Including dominance effects in the genomic BLUP method for genomic evaluation.

作者信息

Nishio Motohide, Satoh Masahiro

机构信息

NARO Institute of Livestock and Grassland Science, Tsukuba, Japan.

出版信息

PLoS One. 2014 Jan 8;9(1):e85792. doi: 10.1371/journal.pone.0085792. eCollection 2014.

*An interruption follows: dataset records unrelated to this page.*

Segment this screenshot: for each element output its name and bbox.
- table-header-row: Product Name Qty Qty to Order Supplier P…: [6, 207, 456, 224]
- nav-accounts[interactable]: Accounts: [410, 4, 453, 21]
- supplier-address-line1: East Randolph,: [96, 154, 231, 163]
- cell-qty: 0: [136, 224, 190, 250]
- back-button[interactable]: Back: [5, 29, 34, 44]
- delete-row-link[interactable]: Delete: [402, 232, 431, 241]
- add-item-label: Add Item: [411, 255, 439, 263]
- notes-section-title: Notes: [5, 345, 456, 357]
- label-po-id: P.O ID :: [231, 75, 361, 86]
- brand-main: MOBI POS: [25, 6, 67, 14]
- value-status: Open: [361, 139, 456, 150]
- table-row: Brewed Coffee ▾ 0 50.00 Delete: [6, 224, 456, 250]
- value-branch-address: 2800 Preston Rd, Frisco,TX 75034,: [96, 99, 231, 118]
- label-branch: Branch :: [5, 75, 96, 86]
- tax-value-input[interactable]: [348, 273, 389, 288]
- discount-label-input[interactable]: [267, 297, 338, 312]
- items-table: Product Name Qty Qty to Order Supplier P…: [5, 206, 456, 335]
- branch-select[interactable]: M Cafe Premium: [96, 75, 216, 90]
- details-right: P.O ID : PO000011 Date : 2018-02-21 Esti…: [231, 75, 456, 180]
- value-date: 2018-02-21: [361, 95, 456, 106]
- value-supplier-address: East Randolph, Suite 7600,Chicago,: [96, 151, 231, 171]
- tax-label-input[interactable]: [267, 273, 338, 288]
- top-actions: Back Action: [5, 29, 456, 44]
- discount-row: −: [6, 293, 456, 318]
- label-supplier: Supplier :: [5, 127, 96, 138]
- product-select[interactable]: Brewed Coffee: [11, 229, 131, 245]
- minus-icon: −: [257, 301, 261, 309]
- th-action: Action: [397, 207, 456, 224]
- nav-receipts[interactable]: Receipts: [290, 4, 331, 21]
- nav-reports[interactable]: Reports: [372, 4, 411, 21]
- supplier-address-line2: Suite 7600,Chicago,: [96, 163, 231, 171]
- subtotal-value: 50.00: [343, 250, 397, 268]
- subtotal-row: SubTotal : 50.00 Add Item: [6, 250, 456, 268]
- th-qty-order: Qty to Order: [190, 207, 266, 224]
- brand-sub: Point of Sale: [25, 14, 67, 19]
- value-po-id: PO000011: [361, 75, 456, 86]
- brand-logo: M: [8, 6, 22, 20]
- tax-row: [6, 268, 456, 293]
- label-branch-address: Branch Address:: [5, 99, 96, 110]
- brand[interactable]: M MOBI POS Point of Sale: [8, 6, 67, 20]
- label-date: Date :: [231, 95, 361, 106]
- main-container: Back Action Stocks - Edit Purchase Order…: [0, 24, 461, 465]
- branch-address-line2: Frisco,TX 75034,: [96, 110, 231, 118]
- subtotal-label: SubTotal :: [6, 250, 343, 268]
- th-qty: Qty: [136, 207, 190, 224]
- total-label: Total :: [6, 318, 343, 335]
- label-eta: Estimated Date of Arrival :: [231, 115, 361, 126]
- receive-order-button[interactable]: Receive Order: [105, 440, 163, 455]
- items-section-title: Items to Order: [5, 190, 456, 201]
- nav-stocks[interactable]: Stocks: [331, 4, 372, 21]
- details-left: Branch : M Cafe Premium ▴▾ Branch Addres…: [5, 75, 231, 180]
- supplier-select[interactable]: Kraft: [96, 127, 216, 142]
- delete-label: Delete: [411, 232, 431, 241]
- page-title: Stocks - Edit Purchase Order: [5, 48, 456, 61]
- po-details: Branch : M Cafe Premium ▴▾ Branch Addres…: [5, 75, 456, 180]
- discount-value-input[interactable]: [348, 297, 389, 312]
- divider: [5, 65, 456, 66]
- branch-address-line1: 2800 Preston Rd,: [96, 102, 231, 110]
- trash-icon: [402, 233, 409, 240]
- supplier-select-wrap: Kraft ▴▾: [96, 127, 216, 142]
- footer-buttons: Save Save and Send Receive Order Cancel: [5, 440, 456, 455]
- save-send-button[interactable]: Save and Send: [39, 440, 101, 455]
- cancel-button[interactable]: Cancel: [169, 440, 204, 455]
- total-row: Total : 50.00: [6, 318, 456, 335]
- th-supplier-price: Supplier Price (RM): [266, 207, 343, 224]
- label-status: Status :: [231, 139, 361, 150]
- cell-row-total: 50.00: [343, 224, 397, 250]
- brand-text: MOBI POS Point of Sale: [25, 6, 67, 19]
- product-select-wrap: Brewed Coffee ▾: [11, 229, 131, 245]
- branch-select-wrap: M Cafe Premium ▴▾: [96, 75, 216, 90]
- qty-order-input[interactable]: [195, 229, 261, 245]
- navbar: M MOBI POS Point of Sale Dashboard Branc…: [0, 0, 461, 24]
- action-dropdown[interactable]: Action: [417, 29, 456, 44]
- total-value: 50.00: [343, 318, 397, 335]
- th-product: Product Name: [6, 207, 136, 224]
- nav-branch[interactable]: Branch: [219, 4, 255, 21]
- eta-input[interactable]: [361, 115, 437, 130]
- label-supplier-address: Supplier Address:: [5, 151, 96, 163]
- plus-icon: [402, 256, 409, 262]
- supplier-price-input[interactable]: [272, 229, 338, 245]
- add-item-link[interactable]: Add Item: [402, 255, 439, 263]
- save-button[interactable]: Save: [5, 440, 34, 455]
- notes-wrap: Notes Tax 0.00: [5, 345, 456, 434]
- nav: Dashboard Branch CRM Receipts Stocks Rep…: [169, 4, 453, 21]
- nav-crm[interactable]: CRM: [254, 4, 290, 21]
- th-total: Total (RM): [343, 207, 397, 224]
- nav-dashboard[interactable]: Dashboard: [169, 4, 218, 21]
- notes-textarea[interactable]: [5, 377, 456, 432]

DOI:10.1371/journal.pone.0085792
PMID:24416447
原文链接:https://pmc.ncbi.nlm.nih.gov/articles/PMC3885721/
Abstract

We evaluated the performance of GBLUP including dominance genetic effect (GBLUP-D) by estimating variances and predicting genetic merits in a computer simulation and 2 actual traits (T4 and T5) in pigs. In simulation data, GBLUP-D explained more than 50% of dominance genetic variance. Moreover, GBLUP-D yielded estimated total genetic effects over 1.2% more accurate than those yielded by GBLUP. In particular, when the dominance genetic variance was large, the accuracy could be substantially improved by increasing the number of markers. The dominance genetic variances in T4 and T5 accounted for 9.6% and 6.3% of the phenotypic variances, respectively. Estimates of such small dominance genetic variances contributed little to the improvement of the accuracies of estimated total genetic effects. In both simulation and pig data, there were nearly no differences in the estimates of additive genetic effects or their variance between GBLUP-D and GBLUP. Therefore, we conclude GBLUP-D is a feasible approach to improve genetic performance in crossbred populations with large dominance genetic variation and identify mating systems with good combining ability.

摘要

我们通过在计算机模拟以及猪的两个实际性状(T4和T5)中估计方差和预测遗传价值,评估了包含显性遗传效应的基因组最佳线性无偏预测(GBLUP-D)的性能。在模拟数据中,GBLUP-D解释了超过50%的显性遗传方差。此外,GBLUP-D产生的估计总遗传效应比GBLUP产生的估计总遗传效应准确超过1.2%。特别是,当显性遗传方差较大时,通过增加标记数量可大幅提高准确性。T4和T5中的显性遗传方差分别占表型方差的9.6%和6.3%。如此小的显性遗传方差估计值对提高估计总遗传效应的准确性贡献不大。在模拟数据和猪数据中,GBLUP-D和GBLUP在加性遗传效应估计值或其方差方面几乎没有差异。因此,我们得出结论,GBLUP-D是一种可行的方法,可用于提高具有大显性遗传变异的杂交群体的遗传性能,并识别具有良好配合力的交配系统。